Ananias nodded, relieved. Tears burned his eyes as he reached his hand toward the babe’s face.
“Say something, husband,” Elinor prompted, her voice shaky.
He looked into his wife’s worry-filled eyes, barely able to speak. “She’s beautiful, Ellie.”
A single tear slid down her cheek.
Ananias’s chest burned with a joy he had never known. God had blessed him with a beautiful, loving wife and now a child. Inside this stuffy hut, his world was a cocoon of happiness. But he couldn’t forget what lay in wait outside the door. Their new world was one of hardship and pain. He would allow himself this moment of pure joy, for who knew if he’d experience it again in this lifetime, as long or as short as that might be.
He caressed his wife’s cheek, his fingertips trailing over her soft skin. “Are you well? The labor took so long… I worried…”
She reached up and pulled his face to hers. “I am well. Just very, very tired.”
Ananias kissed her lightly, as though she might break if he pressed too hard. “You and this child are the most important things to me in the world. I’ll do
to protect you.”
“I know,” she murmured softly. “And it makes me love you even more.”
“What do you wish to name her?” he asked.
She closed her eyes, and he worried for a moment that her exhaustion had rendered her unconscious, but she smiled slightly. “Virginia. I want to name her after her new home.”
If naming her after this godforsaken land brought them luck, Ananias was all for it, but he worried the opposite might be true. Would it bring her doom? No matter, for he could refuse his wife nothing.
Coming to the New World had been proof of that.
Shouts arose outside, and Ananias nearly jumped off the bed, ready to protect his new family of three, but when the door pushed open, his father-in-law’s face appeared in the light-filled crack. “You have born the babe?”
“Aye,” Elinor smiled. “You now have a granddaughter.”
John turned his back to them, facing the crowd outside their home. “I’m a grandfather!”
Cheers and whistles filled the air in celebration, despite the fact that everyone already knew. With boredom and exhaustion as their common companions, the colonists devoured new information within minutes.
John remained outside the door as his friends expressed their well wishes to the governor. When he ducked through the doorway into the shelter, his presence consumed the small space that had been built to hold less than a handful of people. “May I see her?”
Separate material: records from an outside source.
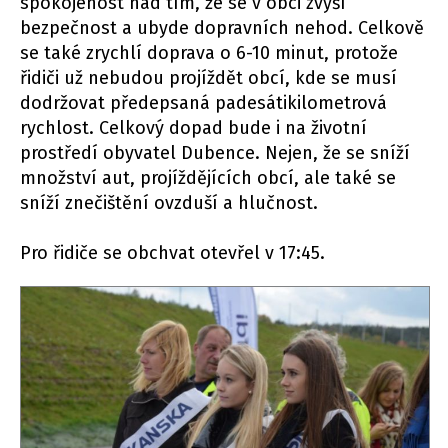
spokojenost nad tím, že se v obci zvýší
bezpečnost a ubyde dopravních nehod. Celkově
se také zrychlí doprava o 6-10 minut, protože
řidiči už nebudou projíždět obcí, kde se musí
dodržovat předepsaná padesátikilometrová
rychlost. Celkový dopad bude i na životní
prostředí obyvatel Dubence. Nejen, že se sníží
množství aut, projíždějících obcí, ale také se
sníží znečištění ovzduší a hlučnost.
Pro řidiče se obchvat otevřel v 17:45.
Elinor nodded and handed the baby to Ananias. He gathered his daughter gently in his arms. Virginia’s eyes were closed as she slept, probably worn out from the journey she had taken. As he cradled her close, love washed through him, tightening his chest so much it was difficult to breathe. This child was his blood, his hope of a legacy.
John reached for the baby, but Ananias hesitated, wariness spiking the hairs on his arms.
Together, Ananias and Elinor had created a precious life, and it was up to him to do everything in his power to protect her. He suddenly worried that he might need to protect her from her grandfather.
Elinor noticed his hesitation. “Go on, Ananias. Hand Virginia over.”
Ananias chided himself. This child was John White’s legacy as well, and there was no good reason for him to deny his wife’s request. He placed the sleeping babe in his father-in-law’s outstretched arms.
John looked down at his granddaughter. “You have named her Virginia?”
“Does this please you, Father?” Ananias heard the anxiety in Elinor’s voice.